Following complaints and safety concerns in Ithaca’s public schools last week, Senator Chuck Schumer (D-N.Y.) called on both the Environmental Protection Agency and Congress to help evaluate and address the presence of lead in the district’s water supply.
“I am calling on the federal EPA to step up to the plate and get all hands on deck to help the community test this water … and move forward with ways to remediate this situation,” Schumer said in a press release Friday. “We need the EPA inspectors and lead experts here, on the ground, as soon as possible to work with the school district to develop a plan and prevent any future contamination.”
Ithaca superintendent Luvelle Brown — who said Wednesday’s water shut-off was motivated by an “abundance of caution” — welcomed the intervention of the government on the state and national level.
“The Ithaca City School District is committed to working diligently to ensure the safety of our students and staff,” Brown said. “We thank Senator Schumer for his support and advocacy on our behalf, and we welcome federal health expertise to the area to work collaboratively with the school district to remedy this situation.”
Schumer stressed that New York state deserves Congressional legislation to expedite the process of purifying the water.
“Lead poisoning is an irreversible, preventable tragedy that robs many families and children of their future,” Schumer said. “We need to do everything we can to eliminate this hazardous lead from upstate New York homes, which are vulnerable because so many were built before 1978 when lead paint was banned.”

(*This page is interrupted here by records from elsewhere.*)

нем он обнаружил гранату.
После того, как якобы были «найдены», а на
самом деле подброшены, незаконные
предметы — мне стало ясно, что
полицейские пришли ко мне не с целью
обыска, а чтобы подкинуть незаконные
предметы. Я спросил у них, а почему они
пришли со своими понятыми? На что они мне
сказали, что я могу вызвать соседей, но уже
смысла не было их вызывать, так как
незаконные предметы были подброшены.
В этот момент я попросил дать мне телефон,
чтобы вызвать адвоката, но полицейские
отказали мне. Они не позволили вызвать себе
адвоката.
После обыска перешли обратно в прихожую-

The threat to children in Ithaca’s school system is a cause for concern and demands immediate action, Schumer said in the press release.
“According to the National Institutes of Health, lead is much more harmful to children than adults because it can affect children’s developing nerves and brains,” the release stated. “That is why it is particularly concerning this lead-water issue is occurring within a school system, and underscores the need for the EPA to lend its expertise wherever it can.”

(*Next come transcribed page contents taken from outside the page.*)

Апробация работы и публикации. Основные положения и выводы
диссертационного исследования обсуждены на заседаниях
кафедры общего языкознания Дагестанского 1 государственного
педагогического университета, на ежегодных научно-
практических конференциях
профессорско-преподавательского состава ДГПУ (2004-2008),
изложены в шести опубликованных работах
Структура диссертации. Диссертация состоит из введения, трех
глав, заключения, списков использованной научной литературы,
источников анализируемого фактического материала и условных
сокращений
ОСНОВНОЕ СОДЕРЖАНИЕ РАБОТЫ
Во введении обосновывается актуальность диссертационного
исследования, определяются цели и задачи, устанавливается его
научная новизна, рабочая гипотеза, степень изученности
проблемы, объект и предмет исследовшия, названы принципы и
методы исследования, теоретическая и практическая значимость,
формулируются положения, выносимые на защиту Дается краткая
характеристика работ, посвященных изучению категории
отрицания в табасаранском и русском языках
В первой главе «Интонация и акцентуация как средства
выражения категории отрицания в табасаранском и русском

In an attempt to tackle the problem head-on, Schumer announced a “two-pronged plan” which he projects will sweep across upstate New York.
The plan includes a $3,000 tax cut that businesses could receive if they eradicate objects with lead present and a $1,000 tax cut to clean water that has already been contaminated. The senator stressed that it is in the state’s financial interest to alleviate these threats to public health.
“Addressing these housing-related health hazards makes economic sense, as every $1 spent to reduce home lead hazards provides a benefit of at least $17,” the release said.